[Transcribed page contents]

Segment Open

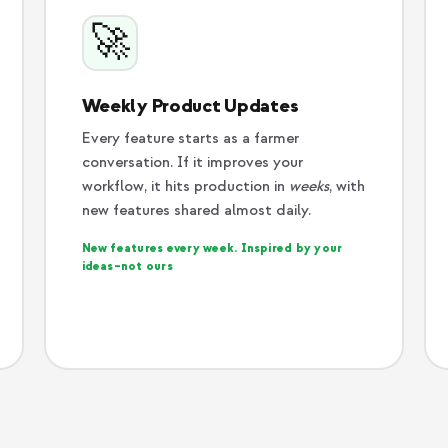
🚀
Weekly Product Updates
Every feature starts as a farmer
conversation. If it improves your
workflow, it hits production in
weeks
, with
new features shared almost daily.
New features every week. Inspired by your
ideas–not ours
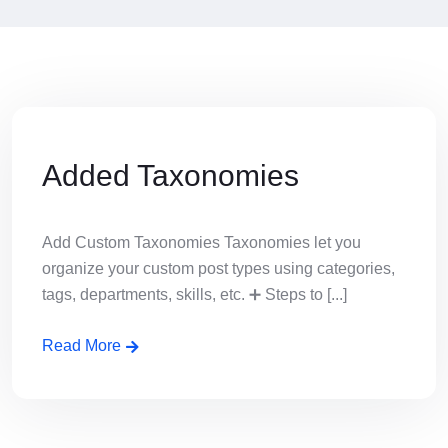
Added Taxonomies
Add Custom Taxonomies Taxonomies let you
organize your custom post types using categories,
tags, departments, skills, etc. ➕ Steps to [...]
Read More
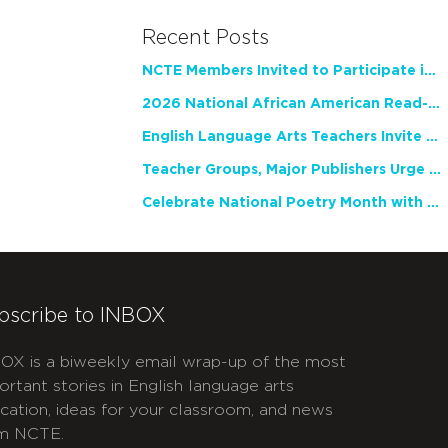
Recent Posts
NCTE Members Invited to Participate in Study of Teacher Experience
2026 National African American Read-In Receives High Marks
English Language Arts Teachers Invite Feedback on Working Framework for Responsible AI Use in Classrooms and Schools
Teacher Groups, Major Publishers Urge Lawmakers to Protect Freedom to Read
Celebrate National Poetry Month with NCTE
bscribe to INBOX
OX is a biweekly email wrap-up of the most
ortant stories in English language arts
cation, ideas for your classroom, and news
m NCTE.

Segment Closed

**The task:**
Only the records, copied exactly and without pictures, should make up the answer.

**Task answer:**
🚀
Weekly Product Updates
Every feature starts as a farmer
conversation. If it improves your
workflow, it hits production in
weeks
, with
new features shared almost daily.
New features every week. Inspired by your
ideas–not ours
Added Taxonomies
Add Custom Taxonomies Taxonomies let you
organize your custom post types using categories,
tags, departments, skills, etc. ➕ Steps to [...]
Read More
Recent Posts
NCTE Members Invited to Participate in Study of Teacher Experience
2026 National African American Read-In Receives High Marks
English Language Arts Teachers Invite Feedback on Working Framework for Responsible AI Use in Classrooms and Schools
Teacher Groups, Major Publishers Urge Lawmakers to Protect Freedom to Read
Celebrate National Poetry Month with NCTE
bscribe to INBOX
OX is a biweekly email wrap-up of the most
ortant stories in English language arts
cation, ideas for your classroom, and news
m NCTE.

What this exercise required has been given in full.